Pourquoi les initiatives sur le VIH/sida au travail doivent-elles prendre en compte le genre?

Adrienne Cruz: La Conférence internationale du Travail (CIT) de juin 2009, dans sa résolution concernant l’égalité entre hommes et femmes au cœur du travail décent, a identifié le VIH/sida comme l’un des plus grands défis pour parvenir à l’égalité hommes-femmes dans le monde du travail. La recommandation no 200 concernant le VIH et le sida et le monde du travail, adoptée par la CIT en 2010, et le Recueil de directives pratiques sur le VIH/sida et le monde du travail du BIT de 2001 proposent des orientations pour les politiques en milieu de travail et soulignent l’importance de la promotion de l’égalité entre hommes et femmes et de la prise en compte des dimensions de genre du VIH/sida.

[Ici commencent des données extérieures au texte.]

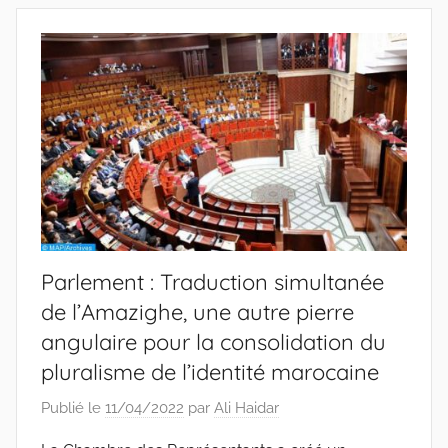
Parlement : Traduction simultanée
de l’Amazighe, une autre pierre
angulaire pour la consolidation du
pluralisme de l’identité marocaine
Publié le
11/04/2022
par
Ali Haidar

Toute initiative concernant le monde du travail – en particulier dans le contexte du VIH/sida – qui ne traite pas explicitement des dimensions de genre et n’identifie pas de stratégies proactives pour promouvoir l’égalité entre les sexes et le pouvoir d’action des femmes ne fera, dans la grande majorité des cas, que renforcer les rapports de force inégaux entre hommes et femmes, et entre garçons et filles. En fait, les interventions qui ignorent le genre peuvent même exacerber les inégalités.

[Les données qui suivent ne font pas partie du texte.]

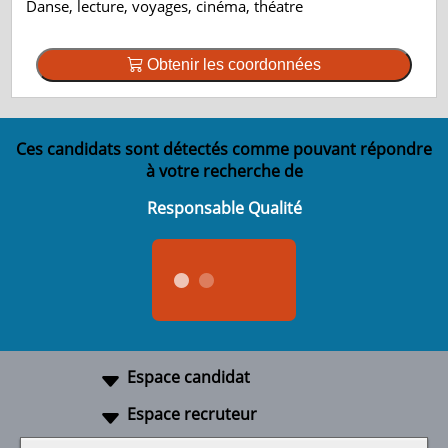
Danse, lecture, voyages, cinéma, théatre
Obtenir les coordonnées
Ces candidats sont détectés comme pouvant répondre
à votre recherche de
Responsable Qualité
Espace candidat
Espace recruteur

Une approche respectueuse de l’égalité entre les sexes permet de s’attaquer aux causes profondes des risques et des vulnérabilités au VIH, y compris les normes socioculturelles relatives au comportement sexuel des hommes et des femmes. Le guide contient des listes de contrôle pratiques qui mettent en lumière, étape par étape, les problèmes à prendre en compte lors de la planification d’un projet intégrant la dimension de genre.

Eléments d’une politique du VIH/sida au travail respectueuse de l’égalité hommes-femmes

Introduction générale

L’introduction peut affirmer par exemple: «Cette entreprise reconnaît la gravité du VIH et du sida et leur impact sur les travailleurs et les travailleuses et sur le lieu de travail tout entier… L’objectif de cette politique est de faciliter l’accès constant et équitable des hommes et des femmes qui travaillent, et de leurs familles et ayants droit, à la prévention et au traitement du VIH, à la prise en charge et au soutien. Cette stratégie a été élaborée et sera mise en œuvre grâce à l’implication active des travailleurs et des travailleuses à tous les niveaux…»

Cadre politique et principes généraux

Cette partie peut comprendre des principes tels que l’égalité entre hommes et femmes et l’égalité de chances et de traitement, et une déclaration du type: «Cette société n’exerce ni ne tolère aucune discrimination à l’encontre de ses employés ou postulants pour des motifs liés au sexe, à l’orientation sexuelle, au statut VIH réel ou supposé.»

Dispositions politiques spécifiques

Cette partie peut s’énoncer comme suit: «Cette entreprise ne tolère aucune forme de violence ou de harcèlement sur le lieu de travail, y compris les violences sexuelles et le harcèlement sexuel… Compte tenu du risque et de la vulnérabilité au VIH souvent plus élevés chez les femmes, l’accent doit être mis sur le renforcement du pouvoir d’action des femmes et des hommes qui travaillent en ce qui concerne leur santé reproductive et sexuelle, leurs droits et responsabilités, tout en encourageant les travailleurs hommes à s’engager sur un pied d’égalité dans la riposte au VIH…»

Guide to mainstreaming gender in workplace responses to HIV and AIDS (Guide pour intégrer la dimension de genre dans les réponses au VIH/sida sur le lieu de travail), Bureau international du Travail, Genève, 2011.